### What is required
Please reproduce the data exactly, excluding any pictures it contains.

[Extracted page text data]

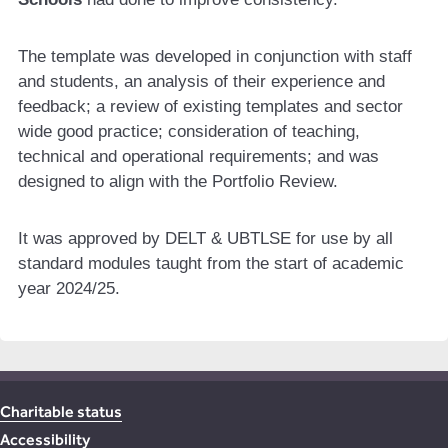
The template was developed in conjunction with staff
and students, an analysis of their experience and
feedback; a review of existing templates and sector
wide good practice; consideration of teaching,
technical and operational requirements; and was
designed to align with the Portfolio Review.
It was approved by DELT & UBTLSE for use by all
standard modules taught from the start of academic
year 2024/25.
Charitable status
Accessibility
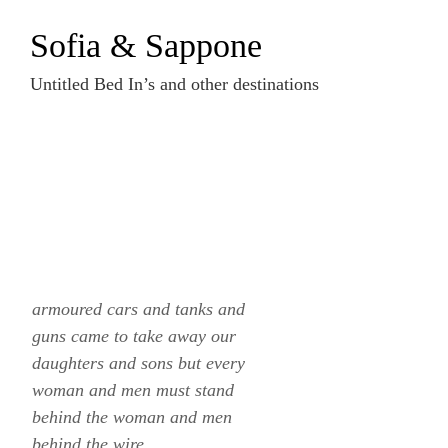
Zum
Sofia & Sappone
Inhalt
springen
Untitled Bed In’s and other destinations
armoured cars and tanks and
guns came to take away our
daughters and sons but every
woman and men must stand
behind the woman and men
behind the wire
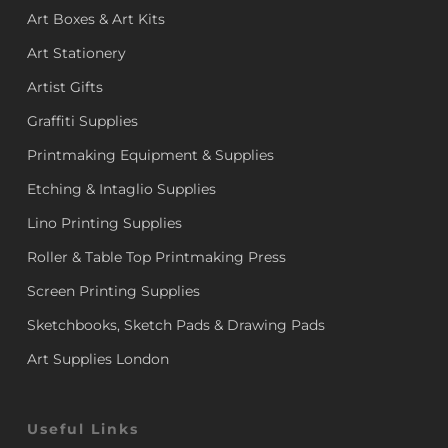
Art Boxes & Art Kits
Art Stationery
Artist Gifts
Graffiti Supplies
Printmaking Equipment & Supplies
Etching & Intaglio Supplies
Lino Printing Supplies
Roller & Table Top Printmaking Press
Screen Printing Supplies
Sketchbooks, Sketch Pads & Drawing Pads
Art Supplies London
Useful Links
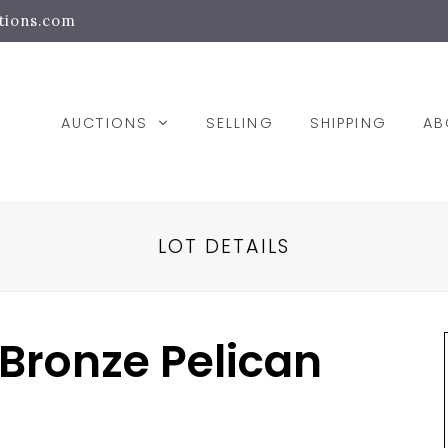
tions.com
AUCTIONS
SELLING
SHIPPING
A
LOT DETAILS
 Bronze Pelican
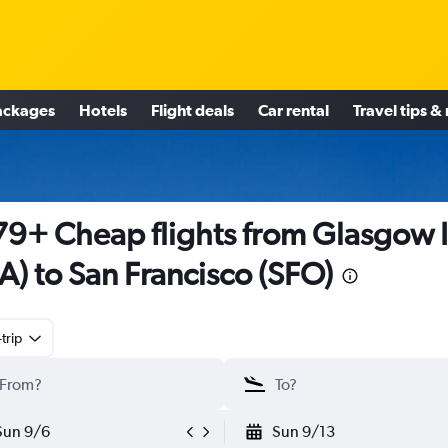
ackages
Hotels
Flight deals
Car rental
Travel tips &
9+ Cheap flights from Glasgow I
A) to San Francisco (SFO)
trip
Sun 9/6
Sun 9/13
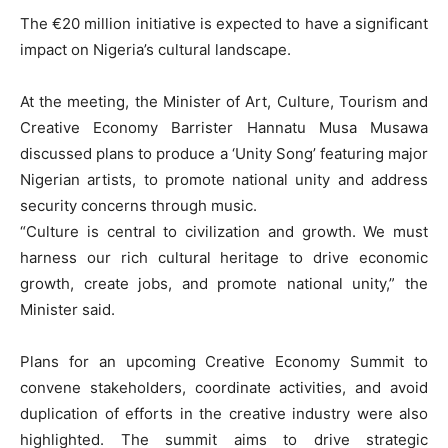
The €20 million initiative is expected to have a significant
impact on Nigeria’s cultural landscape.
At the meeting, the Minister of Art, Culture, Tourism and
Creative Economy Barrister Hannatu Musa Musawa
discussed plans to produce a ‘Unity Song’ featuring major
Nigerian artists, to promote national unity and address
security concerns through music.
“Culture is central to civilization and growth. We must
harness our rich cultural heritage to drive economic
growth, create jobs, and promote national unity,” the
Minister said.
Plans for an upcoming Creative Economy Summit to
convene stakeholders, coordinate activities, and avoid
duplication of efforts in the creative industry were also
highlighted. The summit aims to drive strategic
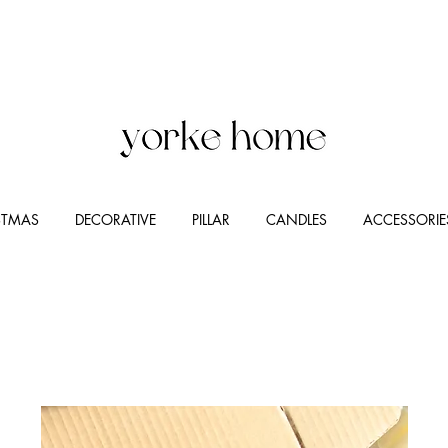
STMAS
DECORATIVE
PILLAR
CANDLES
ACCESSORIE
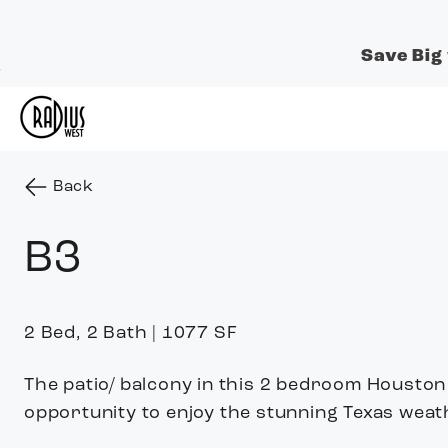
Save Big
Skip to Main
Skip to
Content
Footer
Start of main content
to the previous page
Back
B3
2 Bed, 2 Bath | 1077 SF
The patio/ balcony in this 2 bedroom Housto
opportunity to enjoy the stunning Texas weat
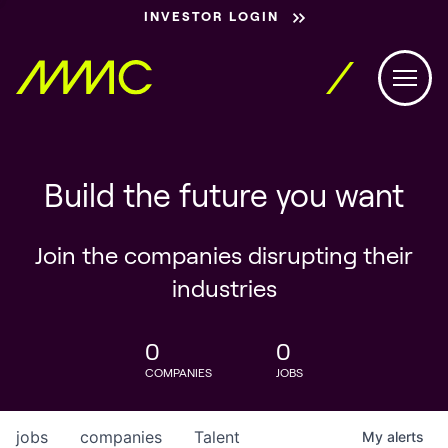
INVESTOR LOGIN
Build the future you want
Join the companies disrupting their
industries
0
0
COMPANIES
JOBS
jobs
companies
Talent
My
alerts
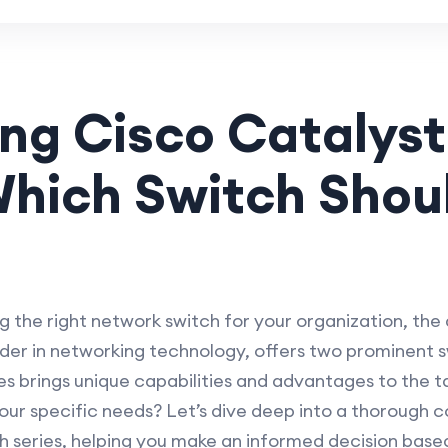
g Cisco Catalyst 
hich Switch Shou
 the right network switch for your organization, the 
der in networking technology, offers two prominent sw
es brings unique capabilities and advantages to the t
 your specific needs? Let’s dive deep into a thorough 
h series, helping you make an informed decision bas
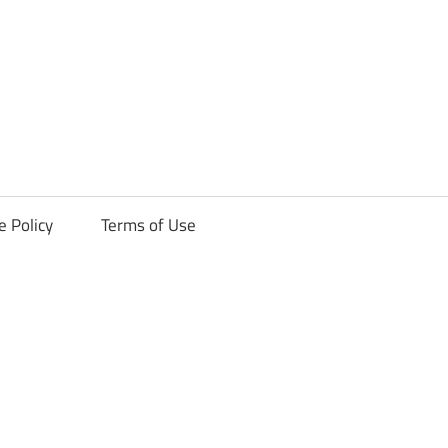
ck
e Policy
Terms of Use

### Final answer
The template was developed in conjunction with staff
and students, an analysis of their experience and
feedback; a review of existing templates and sector
wide good practice; consideration of teaching,
technical and operational requirements; and was
designed to align with the Portfolio Review.
It was approved by DELT & UBTLSE for use by all
standard modules taught from the start of academic
year 2024/25.
Charitable status
Accessibility
Zum
Sofia & Sappone
Inhalt
springen
Untitled Bed In’s and other destinations
armoured cars and tanks and
guns came to take away our
daughters and sons but every
woman and men must stand
behind the woman and men
behind the wire
Art Boxes & Art Kits
Art Stationery
Artist Gifts
Graffiti Supplies
Printmaking Equipment & Supplies
Etching & Intaglio Supplies
Lino Printing Supplies
Roller & Table Top Printmaking Press
Screen Printing Supplies
Sketchbooks, Sketch Pads & Drawing Pads
Art Supplies London
Useful Links
tions.com
AUCTIONS
SELLING
SHIPPING
A
LOT DETAILS
 Bronze Pelican
ackages
Hotels
Flight deals
Car rental
Travel tips &
9+ Cheap flights from Glasgow I
A) to San Francisco (SFO)
trip
Sun 9/6
Sun 9/13
The €20 million initiative is expected to have a significant
impact on Nigeria’s cultural landscape.
At the meeting, the Minister of Art, Culture, Tourism and
Creative Economy Barrister Hannatu Musa Musawa
discussed plans to produce a ‘Unity Song’ featuring major
Nigerian artists, to promote national unity and address
security concerns through music.
“Culture is central to civilization and growth. We must
harness our rich cultural heritage to drive economic
growth, create jobs, and promote national unity,” the
Minister said.
Plans for an upcoming Creative Economy Summit to
convene stakeholders, coordinate activities, and avoid
duplication of efforts in the creative industry were also
highlighted. The summit aims to drive strategic
STMAS
DECORATIVE
PILLAR
CANDLES
ACCESSORIE
Save Big
Skip to Main
Skip to
Content
Footer
Start of main content
to the previous page
Back
B3
2 Bed, 2 Bath | 1077 SF
The patio/ balcony in this 2 bedroom Housto
opportunity to enjoy the stunning Texas weat
INVESTOR LOGIN
Build the future you want
Join the companies disrupting their
industries
0
0
COMPANIES
JOBS
jobs
companies
Talent
My
alerts
g Cisco Catalyst 
hich Switch Shou
 the right network switch for your organization, the 
der in networking technology, offers two prominent sw
es brings unique capabilities and advantages to the t
 your specific needs? Let’s dive deep into a thorough 
h series, helping you make an informed decision bas
ck
e Policy
Terms of Use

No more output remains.